**The task**
Your reply should contain the whole listing below, repeated exactly, and no images.

**Input records**
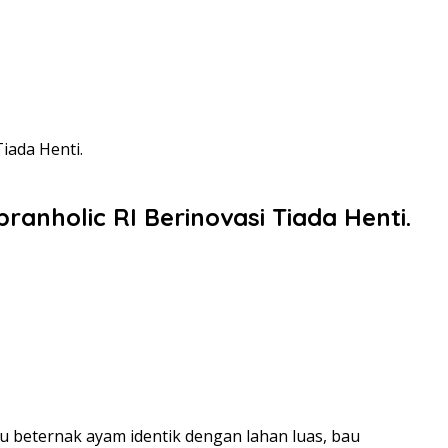
iada Henti.
nholic RI Berinovasi Tiada Henti.
 beternak ayam identik dengan lahan luas, bau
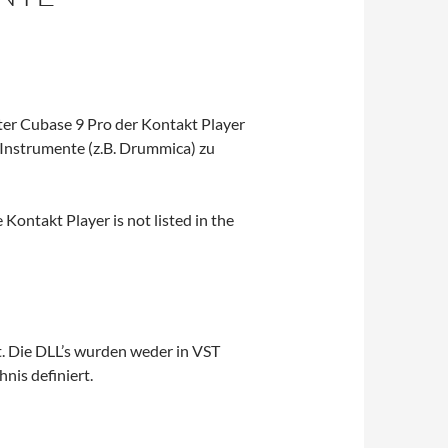
ter Cubase 9 Pro der Kontakt Player
 Instrumente (z.B. Drummica) zu
 Kontakt Player is not listed in the
gt. Die DLL’s wurden weder in VST
nis definiert.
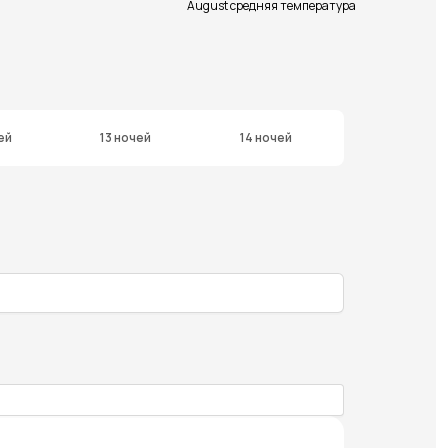
August средняя температура
ей
13 ночей
14 ночей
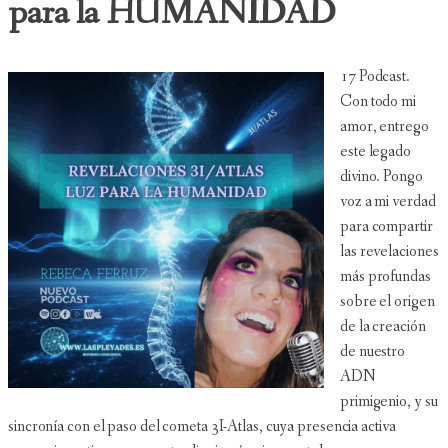
para la HUMANIDAD
17 Podcast.
Con todo mi
amor, entrego
este legado
divino. Pongo
voz a mi verdad
para compartir
las revelaciones
más profundas
sobre el origen
de la creación
de nuestro
ADN
primigenio, y su
sincronía con el paso del cometa 3I-Atlas, cuya presencia activa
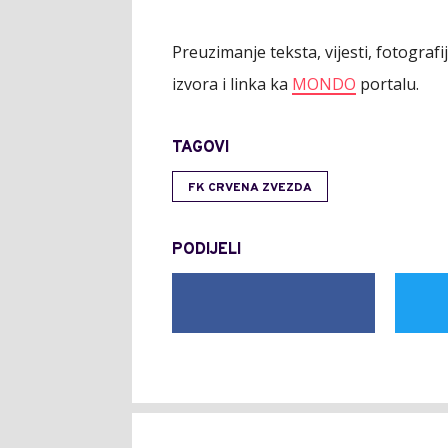
Preuzimanje teksta, vijesti, fotograf
izvora i linka ka
MONDO
portalu.
TAGOVI
FK CRVENA ZVEZDA
PODIJELI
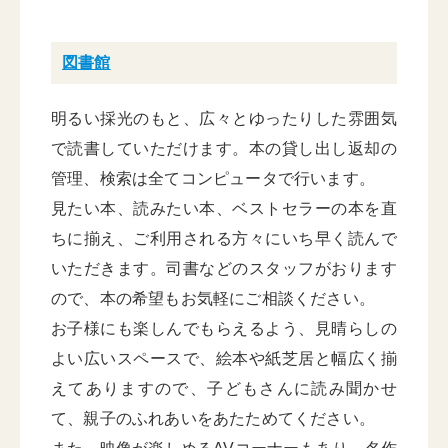
図書館
明るい採光のもと、広々とゆったりした雰囲気
で読書していただけます。本の貸し出し返却の
管理、検索は全てコンピュータで行います。
見たい本、読みたい本、ベストセラーの本を直
ちに揃え、ご利用される方々にいち早く読んで
いただきます。司書などのスタッフがおります
ので、本の希望もお気軽にご相談ください。
お子様にも楽しんでもらえるよう、見晴らしの
よい広いスペースで、絵本や紙芝居と幅広く揃
えてありますので、子どもさんに読み聞かせ
て、親子のふれあいをあたためてください。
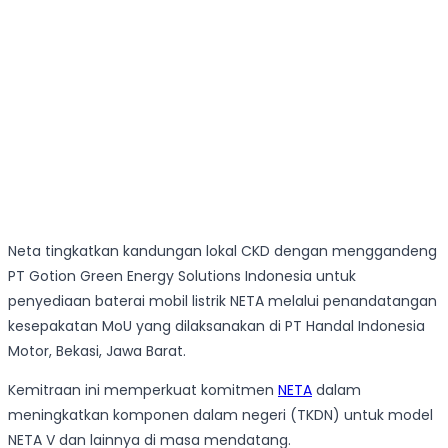
Neta tingkatkan kandungan lokal CKD dengan menggandeng
PT Gotion Green Energy Solutions Indonesia untuk
penyediaan baterai mobil listrik NETA melalui penandatangan
kesepakatan MoU yang dilaksanakan di PT Handal Indonesia
Motor, Bekasi, Jawa Barat.
Kemitraan ini memperkuat komitmen
NETA
dalam
meningkatkan komponen dalam negeri (TKDN) untuk model
NETA V dan lainnya di masa mendatang.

**Task result**
iada Henti.
nholic RI Berinovasi Tiada Henti.
 beternak ayam identik dengan lahan luas, bau
ter Cubase 9 Pro der Kontakt Player
 Instrumente (z.B. Drummica) zu
 Kontakt Player is not listed in the
gt. Die DLL’s wurden weder in VST
nis definiert.
August средняя температура
ей
13 ночей
14 ночей
para la HUMANIDAD
17 Podcast.
Con todo mi
amor, entrego
este legado
divino. Pongo
voz a mi verdad
para compartir
las revelaciones
más profundas
sobre el origen
de la creación
de nuestro
ADN
primigenio, y su
sincronía con el paso del cometa 3I-Atlas, cuya presencia activa
Preuzimanje teksta, vijesti, fotograf
izvora i linka ka
MONDO
portalu.
TAGOVI
FK CRVENA ZVEZDA
PODIJELI
図書館
明るい採光のもと、広々とゆったりした雰囲気
で読書していただけます。本の貸し出し返却の
管理、検索は全てコンピュータで行います。
見たい本、読みたい本、ベストセラーの本を直
ちに揃え、ご利用される方々にいち早く読んで
いただきます。司書などのスタッフがおります
ので、本の希望もお気軽にご相談ください。
お子様にも楽しんでもらえるよう、見晴らしの
よい広いスペースで、絵本や紙芝居と幅広く揃
えてありますので、子どもさんに読み聞かせ
て、親子のふれあいをあたためてください。
Neta tingkatkan kandungan lokal CKD dengan menggandeng
PT Gotion Green Energy Solutions Indonesia untuk
penyediaan baterai mobil listrik NETA melalui penandatangan
kesepakatan MoU yang dilaksanakan di PT Handal Indonesia
Motor, Bekasi, Jawa Barat.
Kemitraan ini memperkuat komitmen
NETA
dalam
meningkatkan komponen dalam negeri (TKDN) untuk model
NETA V dan lainnya di masa mendatang.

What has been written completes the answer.